It has been another strong year for organ donation in Ireland with 231 transplants made possible by the generosity of 80 donors, with many donating multiple organs.
Across the three national transplant centres 120 kidneys, 18 hearts, 27 lungs, 56 liver and five pancreas surgeries were completed.
In addition, living donors gave kidneys to enhance the lives of 37 patients this year.
Director of HSE Organ Donation Transplant Ireland, Prof Jim Egan, said there had been a consistent robust rate of organ donation and transplant this year.
The strong performance followed a record year in 2017 when 311 transplants were completed.
In 2017 there were 99 deceased organ donations and 51 living donor kidney transplants.
Compared to 2016 there was a 29% increase in deceased organ donations and an 11% increase in transplants.
Kidneys made up most of the transplants in 2017 (192), followed by liver (62), lungs (36) and hearts (16). There were 5 simultaneous pancreas and kidney transplants.
Prof Egan said 2017 was an “exceptional year” for both organ donation and transplant surgery.

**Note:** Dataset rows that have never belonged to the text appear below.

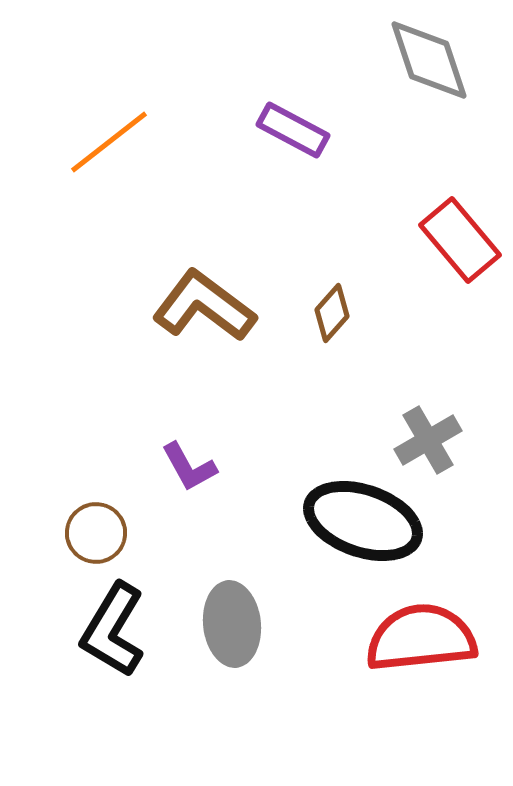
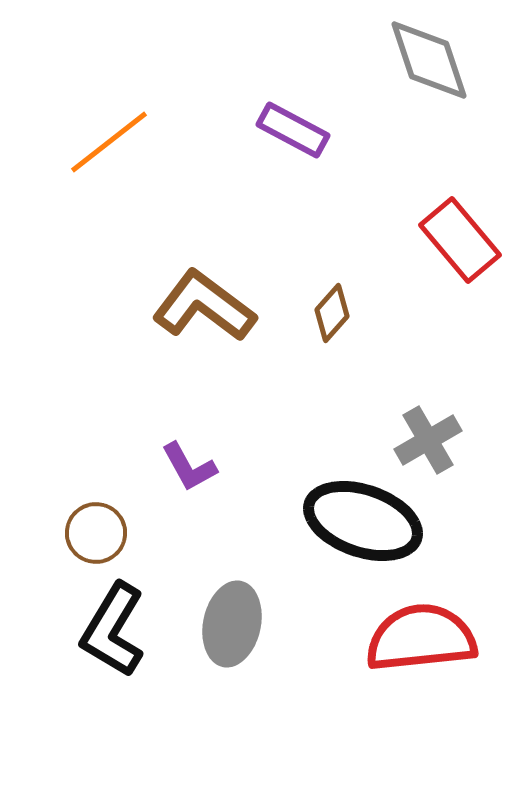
gray ellipse: rotated 18 degrees clockwise
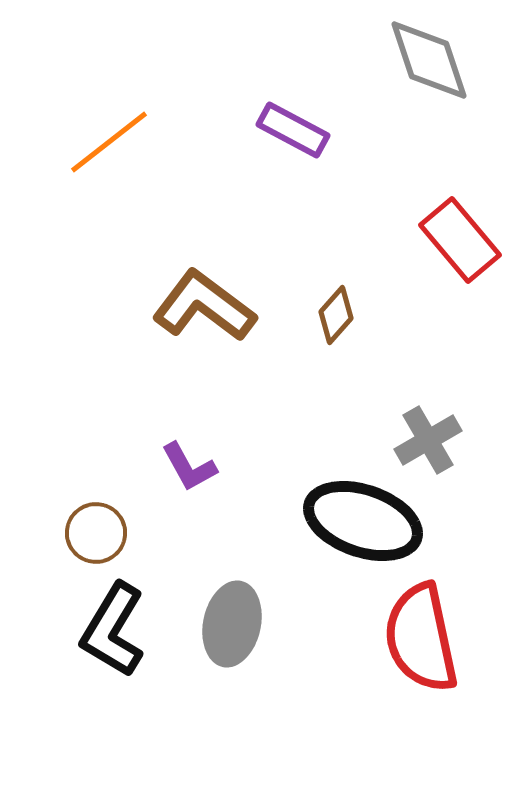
brown diamond: moved 4 px right, 2 px down
red semicircle: rotated 96 degrees counterclockwise
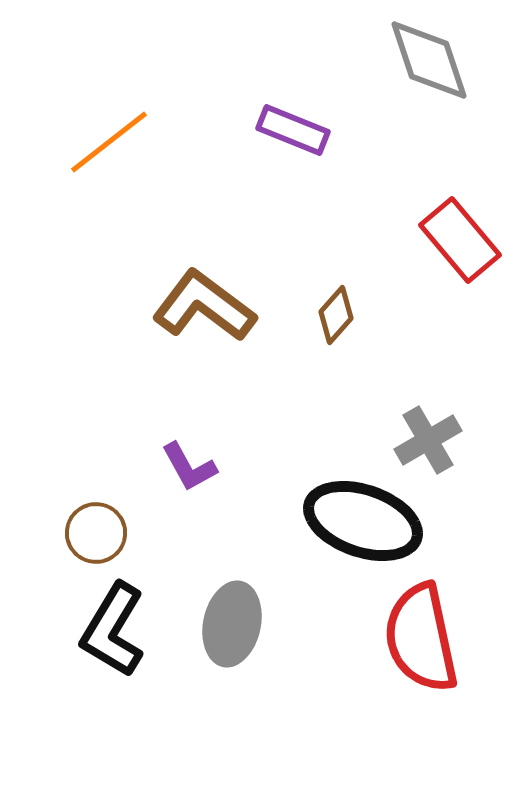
purple rectangle: rotated 6 degrees counterclockwise
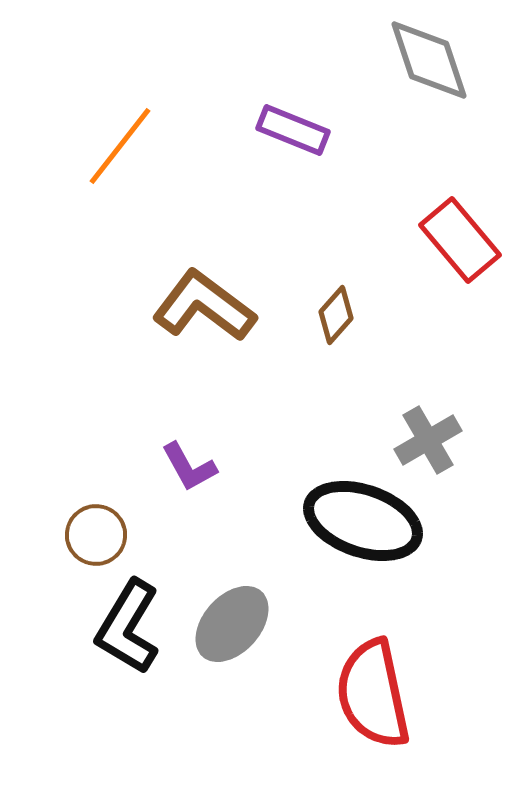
orange line: moved 11 px right, 4 px down; rotated 14 degrees counterclockwise
brown circle: moved 2 px down
gray ellipse: rotated 30 degrees clockwise
black L-shape: moved 15 px right, 3 px up
red semicircle: moved 48 px left, 56 px down
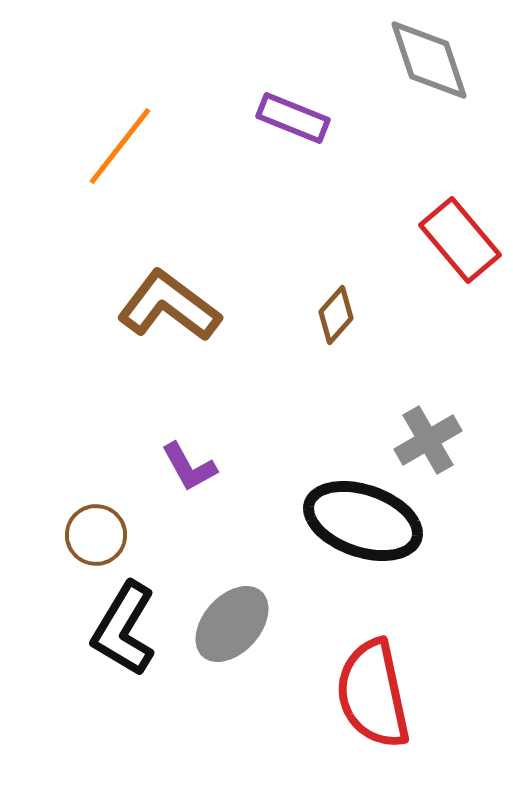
purple rectangle: moved 12 px up
brown L-shape: moved 35 px left
black L-shape: moved 4 px left, 2 px down
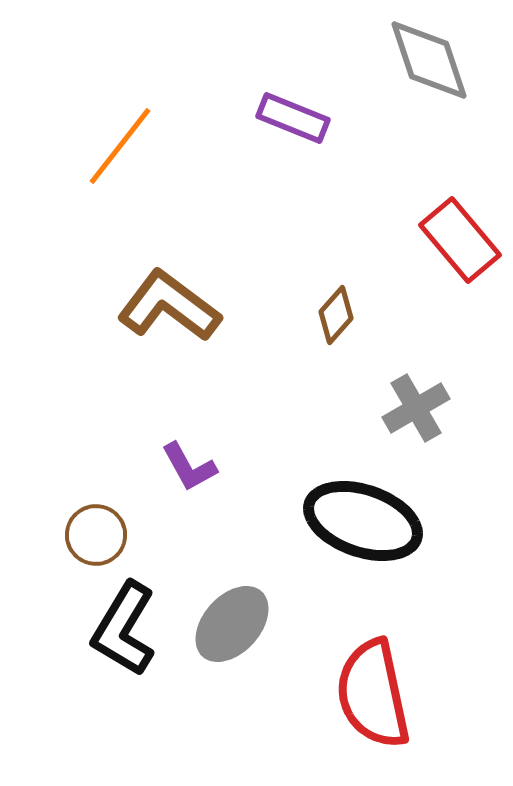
gray cross: moved 12 px left, 32 px up
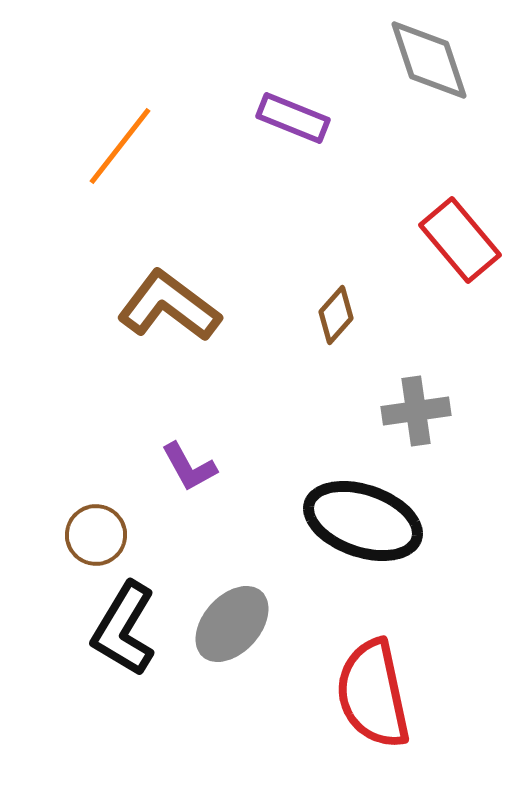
gray cross: moved 3 px down; rotated 22 degrees clockwise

He pointed out that the level of activity this year was what would normally be expected.
Proposed legislation allowing “a soft opt-out” system of organ donation in Ireland will be considered by the Government towards the end of next month.
Under the Human Tissues Bill, consent will be deemed to have been granted unless the person, while alive, registered their wish not to become an organ donor.
The “soft” element is that the next of kin will always be consulted before any organ is removed.
Prof Egan said putting the infrastructure in place to support families of donors was just as important as the planned legislation.
“There is a trend towards a sustainable number of donations and transplants and we hope to build on that in the future,” he said.
Prof Egan pointed out that Ireland had quite a good rate of organ donation relative to the rest of Europe
"We will continue to champion organ donation because organ donation saves lives," he said.